I was a bit taken back as I slowly responded that ACMNP had only warned me to be prepared for such an event and let him know that I was prepared. Oh ya…. that little hint I had filed in my mind that Paul had given me on the phone that day…. Anyway, my manager then shared with me that two of our boys in the kitchen had been on their way over the pass to Lake McDonald Lodge and were struck by a drunk driver and were killed.

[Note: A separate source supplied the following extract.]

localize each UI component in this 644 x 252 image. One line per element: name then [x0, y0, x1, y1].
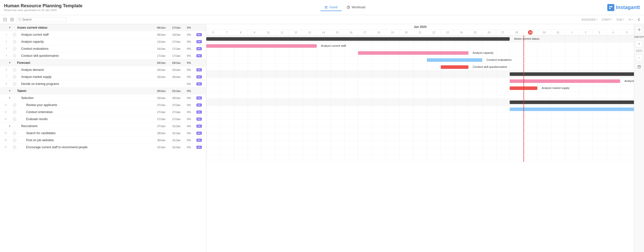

I was a bit stunned and after a few moments of getting myself together asked what he had in mind as far as what he wanted me to do. He simply asked me to prepare for a memorial service to take place in three days and that both families were going to attend. He was going to shut the hotel down for the service so all but six employees could attend if they so chose. We then set a time to get together and plan that service and I left the office. I was not on duty so I just headed out to walk this out and do some real praying.
I began, “God, this is a bit ridiculous don’t you think. I mean you didn’t have to take lives to answer my request did you?” Then the verse came to my mind, “My ways are higher than your ways…”
“Ok God, I get it.” And peace came over me and all was settled.
The room began to fill as I sat there waiting for starting time. The families came in and I rose to greet and seat them. People continued to come…. And come… and pretty soon there were people standing out side and in the ball room next door. I figured there had to be three-hundred or more. All were employees at the hotel accept for the families of the deceased.
I was asked to keep it within twenty minutes and I think I nailed it and for the last half of my time I took the opportunity to share the raw Gospel with that whole crowd. I was later to find out that every employee attended accept for the six department heads that acted as security for the hotel while everyone was at the service. The Families, both of which told me before hand that they had not been involved in church or religion as far as they knew, thanked me and one mother said it was the best memorial service she had ever experienced. I spent the next several hours listening to and talking with grieving friends of these to guys and many of them seemed to be really examining their souls. It was a way to minister to many of my coworkers throughout the rest of the Summer. GOD DOES THAT!!
“My experience with ACMNP all those years ago is still a guide to my ministry activities to this day.”
I could go on for many more paragraphs but I won’t or I will have to publish this as a book but suffice it to say, My experience with ACMNP all those years ago is still a guide to my ministry activities to this day. I was even offered a job at Big Bend National Park for as long as I wanted the job and I foolishly turned them down because I thought I had a better plan for my life. I have regretted it ever since.
The fact that ACMNP is still going after more than 60 years speakes to the incredible effect it has had on so many lives both workers and guests to the parks over those years.
When I look back I see that I could possibly have made a career out of it I realize that saying no to God comes with consequences. I have learned from them and have had a fulfilling ministry but little of it compares to the time I spent with ACMNP.
If you get a chance to do it, take it. It will not just change your life it will define your life.
Dale “Bruck” Bruckner, Glacier National Park, 1988
The Lord said, “Whom shall I send? And who will go for us?” And I said, “Here am I. Send me!”